Gilberte Montavon conversant avec un officier, vers 1915. Musée national suisse
De tous ces récits, Mäglin forgea d’abord une pièce de théâtre intitulée Gilberte de Courgenay. Elle fut donnée pour la première fois le 24 août 1939 (soit une semaine avant le déclenchement de la Seconde Guerre mondiale) à la Schauspielhaus de Zurich. Les huit représentations programmées dans ce théâtre se jouèrent à guichet fermé. Suivirent 125 représentations au grand cinéma Corso de Zurich, 80 à Bâle, 50 à Saint-Gall et d’autres encore dans l’ensemble de la Suisse. Au total, la pièce fut jouée plus de 450 fois. Après ce triomphe, Mäglin recycla l’histoire de Gilberte – agrémentée d’une romance de son cru – dans un roman portant le même titre. Étant donnée la popularité du sujet, Dieu sait qu’une adaptation cinématographique ne constituait pas une opération très risquée. Et pourtant, Lazar Wechsler, producteur de la société Praesens Film, fit bel et bien preuve d’un certain courage en confiant la réalisation à Franz Schnyder, un Berthouard jusqu’ici connu seulement comme metteur en scène de théâtre.
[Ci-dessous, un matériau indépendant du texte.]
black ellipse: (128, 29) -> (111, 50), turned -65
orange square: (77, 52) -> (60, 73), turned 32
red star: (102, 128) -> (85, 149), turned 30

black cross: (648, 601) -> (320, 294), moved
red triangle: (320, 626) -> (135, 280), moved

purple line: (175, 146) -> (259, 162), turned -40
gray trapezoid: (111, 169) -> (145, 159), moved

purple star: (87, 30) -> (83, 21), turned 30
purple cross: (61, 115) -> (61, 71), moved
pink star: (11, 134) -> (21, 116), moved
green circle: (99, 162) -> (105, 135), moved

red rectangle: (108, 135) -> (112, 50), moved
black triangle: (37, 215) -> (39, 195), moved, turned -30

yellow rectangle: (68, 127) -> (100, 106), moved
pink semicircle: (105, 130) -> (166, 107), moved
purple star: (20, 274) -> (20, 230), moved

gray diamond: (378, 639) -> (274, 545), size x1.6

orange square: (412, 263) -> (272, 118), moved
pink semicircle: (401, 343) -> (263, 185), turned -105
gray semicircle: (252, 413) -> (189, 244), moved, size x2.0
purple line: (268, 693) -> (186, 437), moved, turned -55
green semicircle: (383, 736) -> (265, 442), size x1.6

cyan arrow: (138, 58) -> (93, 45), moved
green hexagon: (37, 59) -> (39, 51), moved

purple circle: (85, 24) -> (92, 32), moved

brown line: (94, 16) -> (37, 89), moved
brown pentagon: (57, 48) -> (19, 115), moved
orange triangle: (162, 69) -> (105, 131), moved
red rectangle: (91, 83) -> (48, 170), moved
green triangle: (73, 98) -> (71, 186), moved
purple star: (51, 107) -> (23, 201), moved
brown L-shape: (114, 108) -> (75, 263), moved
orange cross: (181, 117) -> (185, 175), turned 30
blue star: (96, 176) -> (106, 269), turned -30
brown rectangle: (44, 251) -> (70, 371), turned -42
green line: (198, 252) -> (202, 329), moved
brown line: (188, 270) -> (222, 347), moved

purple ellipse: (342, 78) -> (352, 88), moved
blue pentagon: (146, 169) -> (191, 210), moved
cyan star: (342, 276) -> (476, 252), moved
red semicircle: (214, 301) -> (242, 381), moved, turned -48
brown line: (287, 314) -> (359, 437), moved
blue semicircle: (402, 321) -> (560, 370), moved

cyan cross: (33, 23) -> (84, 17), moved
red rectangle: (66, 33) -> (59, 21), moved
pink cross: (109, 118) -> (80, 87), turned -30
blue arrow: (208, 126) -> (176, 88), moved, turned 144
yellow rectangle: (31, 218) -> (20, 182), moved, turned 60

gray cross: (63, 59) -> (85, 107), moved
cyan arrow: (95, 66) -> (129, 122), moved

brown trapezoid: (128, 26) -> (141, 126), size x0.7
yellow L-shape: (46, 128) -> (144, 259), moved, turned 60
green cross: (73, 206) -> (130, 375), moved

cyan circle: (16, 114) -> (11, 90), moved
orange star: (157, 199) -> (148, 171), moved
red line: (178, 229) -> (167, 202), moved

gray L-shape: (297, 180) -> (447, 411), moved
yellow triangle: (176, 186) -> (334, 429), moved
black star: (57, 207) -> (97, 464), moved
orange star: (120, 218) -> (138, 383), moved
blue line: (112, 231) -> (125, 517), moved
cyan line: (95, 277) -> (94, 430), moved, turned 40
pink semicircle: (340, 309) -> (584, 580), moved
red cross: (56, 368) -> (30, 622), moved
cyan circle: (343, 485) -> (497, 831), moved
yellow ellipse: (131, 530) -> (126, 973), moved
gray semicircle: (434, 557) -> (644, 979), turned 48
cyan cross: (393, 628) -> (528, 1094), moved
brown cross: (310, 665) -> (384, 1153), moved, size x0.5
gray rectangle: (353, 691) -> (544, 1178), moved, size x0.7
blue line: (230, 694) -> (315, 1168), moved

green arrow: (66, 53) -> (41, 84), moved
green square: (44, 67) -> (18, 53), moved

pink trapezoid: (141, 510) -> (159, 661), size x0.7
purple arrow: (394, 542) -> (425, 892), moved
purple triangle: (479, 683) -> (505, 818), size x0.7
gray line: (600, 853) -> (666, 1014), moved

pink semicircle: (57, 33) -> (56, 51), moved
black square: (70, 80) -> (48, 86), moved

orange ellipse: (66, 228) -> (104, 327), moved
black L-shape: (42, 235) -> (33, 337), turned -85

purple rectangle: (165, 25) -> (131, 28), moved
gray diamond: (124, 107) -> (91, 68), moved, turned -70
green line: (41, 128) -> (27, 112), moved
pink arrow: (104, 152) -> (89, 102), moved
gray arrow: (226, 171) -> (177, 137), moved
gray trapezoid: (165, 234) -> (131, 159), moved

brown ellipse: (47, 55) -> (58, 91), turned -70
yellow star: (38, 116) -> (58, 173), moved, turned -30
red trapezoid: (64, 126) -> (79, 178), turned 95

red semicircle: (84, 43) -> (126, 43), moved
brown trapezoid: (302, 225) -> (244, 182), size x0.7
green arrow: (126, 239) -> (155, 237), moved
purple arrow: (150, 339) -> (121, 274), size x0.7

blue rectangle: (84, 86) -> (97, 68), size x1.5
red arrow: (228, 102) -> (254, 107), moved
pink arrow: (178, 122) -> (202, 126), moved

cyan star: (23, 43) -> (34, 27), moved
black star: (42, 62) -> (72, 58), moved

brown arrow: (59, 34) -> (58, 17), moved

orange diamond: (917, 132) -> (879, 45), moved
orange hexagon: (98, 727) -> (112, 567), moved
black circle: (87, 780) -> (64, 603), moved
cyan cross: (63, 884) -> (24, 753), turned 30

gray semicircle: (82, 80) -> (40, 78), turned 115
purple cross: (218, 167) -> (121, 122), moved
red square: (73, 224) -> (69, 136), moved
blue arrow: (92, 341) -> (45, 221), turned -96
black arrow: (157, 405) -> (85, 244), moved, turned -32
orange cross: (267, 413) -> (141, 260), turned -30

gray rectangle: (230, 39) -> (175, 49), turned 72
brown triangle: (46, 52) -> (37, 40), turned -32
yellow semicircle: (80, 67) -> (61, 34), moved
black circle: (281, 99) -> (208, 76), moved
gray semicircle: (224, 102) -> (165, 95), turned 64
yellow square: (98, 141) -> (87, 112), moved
Le rôle principal échut en outre à la jeune actrice Anne-Marie Blanc, qui n’avait à l’époque joué que dans L’Inspecteur Studer de Friedrich Glauser et dans Les Lettres d’amour de Gottfried Keller. Il faut cependant préciser, comme elle le raconta un jour, qu’elle n’était au départ pas pressentie pour incarner le rôle-titre, mais celui, secondaire, de Tilly, et qu’elle avait dû apprendre en plus celui de Gilberte. Quoi qu’il en soit, c’est le plus souvent sous ses traits que l’on se représente aujourd’hui Gilberte, alors que le visage et la personnalité de son modèle sont quasiment tombés dans l’oubli.
La véritable Gilberte Montavon, sur un cliché de 1915.
La véritable Gilberte Montavon, sur un cliché de 1915. notrehistoire.ch
Gilberte de Courgenay est interprétée par Anne-Marie Blanc dans le film éponyme.
Gilberte de Courgenay est interprétée par Anne-Marie Blanc dans le film éponyme. Musée national suisse
Synopsis: en 1915, une compagnie de Suisse alémanique s’installe à Courgenay. Soldats et officiers tombent rapidement sous le charme de la jolie et serviable Gilberte. Un ordre imposant à la compagnie de passer Noël à Courgenay suscite une vive indignation. La tristesse du canonnier Peter Hasler (Erwin Kohlund) est particulièrement grande: il est amoureux de Tilly, la fille du riche hôtelier Friedrich Odermatt (Heintich Gretler). Il lui écrit des lettres d’amour qui restent sans réponse, car le père de sa dulcinée, jugeant cette relation inconvenante, intercepte les missives. Gilberte tente de consoler Hasler et de lui remonter le moral. Entre les deux jeunes gens, c’est le début d’une chaste histoire d’amour. Lorsque Tilly a vent des agissements de son père, elle se rend immédiatement à Courgenay. Elle débarque au beau milieu de la fête de Noël, au moment où Hasler entonne la chanson qu’il a composée en l’honneur de Gilberte. Tilly perçoit l’existence de sentiments entre son aimé et la jeune serveuse. Elle est désespérée. Mais Gilberte, pleine d’abnégation, renonce à Hasler. Lorsque la troupe lève le camp, elle est à sa fenêtre, les yeux embués de larmes.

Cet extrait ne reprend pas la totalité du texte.